Everyone’s calling it “vibe coding”, and I’m quite enjoying it. It’s fast and fun, like a game where you create your own levels, and keep going till you exhaust the model. I go from “working” to “working” and unlock new challenges everyday. For example, I’ve never coded in Typescript, but I’ve now built two apps, one for personal finance using bank transactions and a second one to estimate income taxes. Next, I want to fine-tune a model and evaluate it using model-generated datasets, things I’d only dreamt of doing last year…

Surprisingly, it’s fun because it’s not always smooth sailing. People are comparing generative AI coding skills with human coding skills, which I think misses the point. When I understand what the model is doing and why it’s doing it, it feels like moving at the speed of logic rather than being constrained by language and syntax.

I must admit that part of the fun is discovering the model’s limits. Maybe these are Cursor’s limits rather than the model’s limits? For the record, I’ve been using Cursor with the default model, Claude 3.5 Sonnet. I’ve also used Claude Code, but that was a different experience. I might write about it at a later point. Yesterday, someone asked me what was it like to use Cursor. So here’s a short roundup of what I discovered.

Always be vigilant

Confabulation: Even when I provided reference documentation from Stripe, the model (Cursor?) confidently responded with something along the lines of “Looking at the documentation, this is correct.” It only relented when I asked it to provide a reference. If I hadn’t read the documentation myself, it may have taken me much longer to debug situations where it generated handlers for completely made up wehbook events.

Blindness: The model uses its previously generated code as ground truth. When I manually fixed code, it didn’t seem to effect the model’s subsequent generations, though asking it to fix the mistakes helped it recognize the “fix” before I could continue. For example, when I renamed a field in a Typescript interface (e.g. short_term_capital_gains instead of just capital_gains), it would not pick this up for the code it generated after this.
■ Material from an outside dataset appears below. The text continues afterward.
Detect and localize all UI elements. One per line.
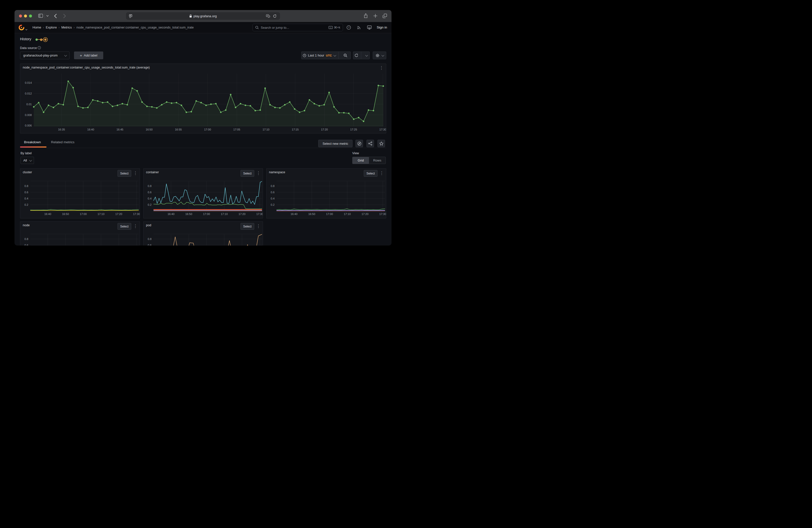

At least a couple of times, it created new files without taking the repo structure into account. For example, it created a new scripts folder for database migration at the root level when it had previously created similar scripts in the src/app/db level.

Specificity is no antidote eagerness

Overreaching: When I asked to add a new button and selector to a web interface, it added half dozen new packages and four new files. We already had Tailwind CSS and basic components to add these features, and I was not expecting that it would make the task to be 10x more complex than I wanted it to be. Fortunately, reverting was simple.

Overassuming: On another occasion, I prompted it to add specific new fields to one Typescript interface, but it also added to another interface for no reason. This worried me about what else it had assumed… maybe most of its assumptions were good?

Don’t bank on its stamina

Anti-endurance: Ironically, sessions that don’t go well last longer. The session where it confidently misinterpreted Stripe’s documentation was also the session that drew on for a couple of hours. At some point, it froze in the middle of responses, leaving the repo code in intermediate state. Rerunning the prompt sometimes resolved the issue. After a point, it stopped responding altogether. It would respond to short and simple questions after that.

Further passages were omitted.